La Lettre confédérale : Quelle est la teneur du document de travail que vous a remis le Premier ministre ?

Pascale Coton : Ce document liste dix actions clés pour en finir avec les inégalités femmes-hommes et cinq autres pour mettre un terme aux violences sexistes et sexuelles. La grande priorité, c’est la réduction des écarts salariaux, pour laquelle il s’agit de passer d’une obligation de moyens à une obligation de résultat. À cette fin, un logiciel sera intégré à celui de la paie, pour mesurer ces écarts à la source (1)  , d’après des critères que nous devons établir conjointement avec le gouvernement. Une enveloppe de rattrapage sera mise en place en cas d’inégalité avérée; si celle-ci perdure au-delà de 2022, elle sera sanctionnée par l’inspecteur du travail.

Que faut-il penser de ce projet?

Concernant l’obligation de résultat, il était temps! Voilà des années que la CFTC réclame l’égalité réelle et non théorique. J’ai quand même deux réserves.

La première porte sur l’ambition même de ce projet. Le chiffre sur lequel le document s’appuie est celui des 9% d’écart de rémunération «toutes choses égales par ailleurs», une donnée purement comptable. Sauf que, lorsqu’on prend en compte les autres inégalités professionnelles, de type temps partiel ou manque de mixité des secteurs, des métiers, on obtient un chiffre de 25%! C’est bien à partir de celui-là que l’on devrait travailler, non?

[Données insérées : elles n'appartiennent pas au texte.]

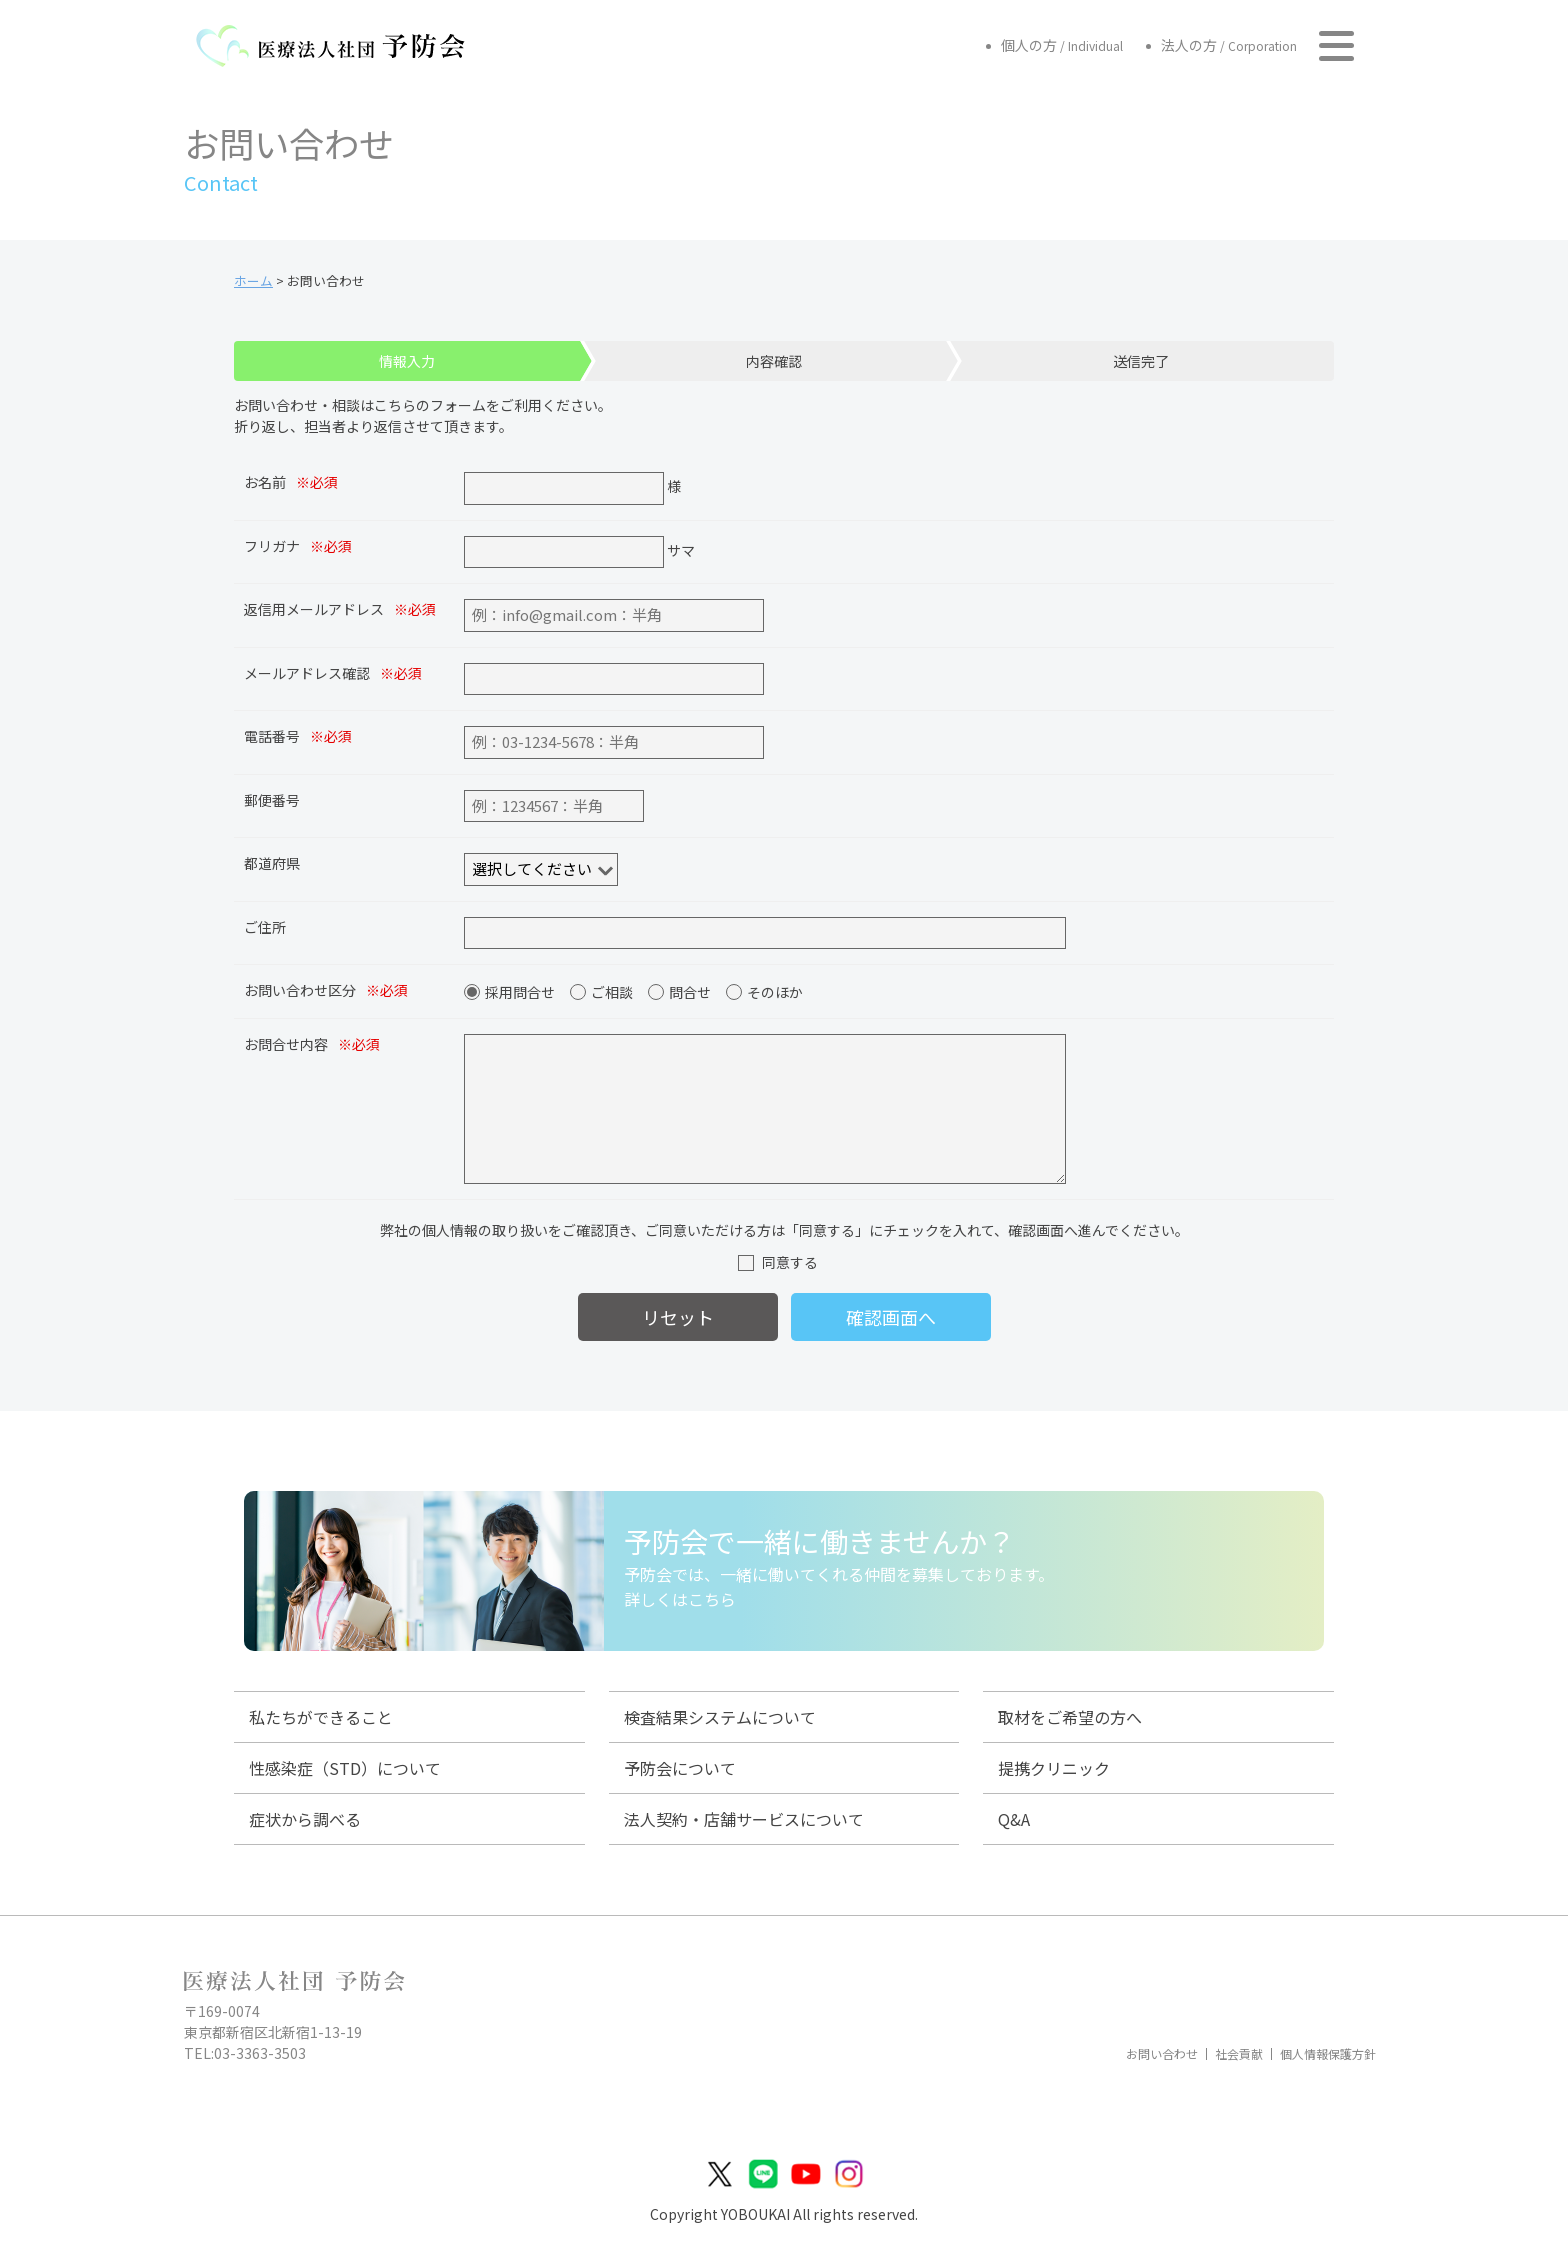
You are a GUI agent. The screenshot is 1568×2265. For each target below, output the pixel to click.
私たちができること (321, 1717)
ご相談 (612, 992)
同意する (790, 1262)
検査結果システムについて (720, 1717)
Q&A (1014, 1819)
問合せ (690, 992)
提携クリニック (1054, 1768)
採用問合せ (520, 992)
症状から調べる (305, 1819)
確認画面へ (891, 1317)
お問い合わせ (1162, 2054)
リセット (678, 1317)
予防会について (680, 1768)
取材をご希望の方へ (1070, 1717)
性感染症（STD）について (345, 1768)
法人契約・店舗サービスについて (744, 1819)
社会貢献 (1239, 2054)
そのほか (775, 992)
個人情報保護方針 (1328, 2054)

Ma seconde réserve porte sur les moyens. L’enveloppe de rattrapage est une idée judicieuse; en pratique, tout dépend de ses modalités d’utilisation. Idem pour les objectifs de contrôle et d’intervention renforcés de l’inspection du travail – c’était d’ailleurs l’une de nos demandes. Mais pour que ces objectifs soient effectifs, les moyens doivent suivre! C’est cela que nous devons faire préciser au gouvernement.

Y a-t-il d’autres points que vous jugez positifs?

Davantage de droits à la formation seront accordés aux salariés à temps partiel – des femmes à 80%. Nous ne pouvons que nous en réjouir : il y a des années que nous formulons cette demande (2) . Concernant le volet de prévention des violences, l’accent mis sur la formation et la diffusion des outils existants est un excellent point. De même pour la mise en place d’un référent sur ce sujet, formé et identifiable par tous les salariés. En revanche, nous porterons une attention particulière à son statut : si celui-ci n’est pas protégé, son périmètre d’action risque de s’en trouver limité.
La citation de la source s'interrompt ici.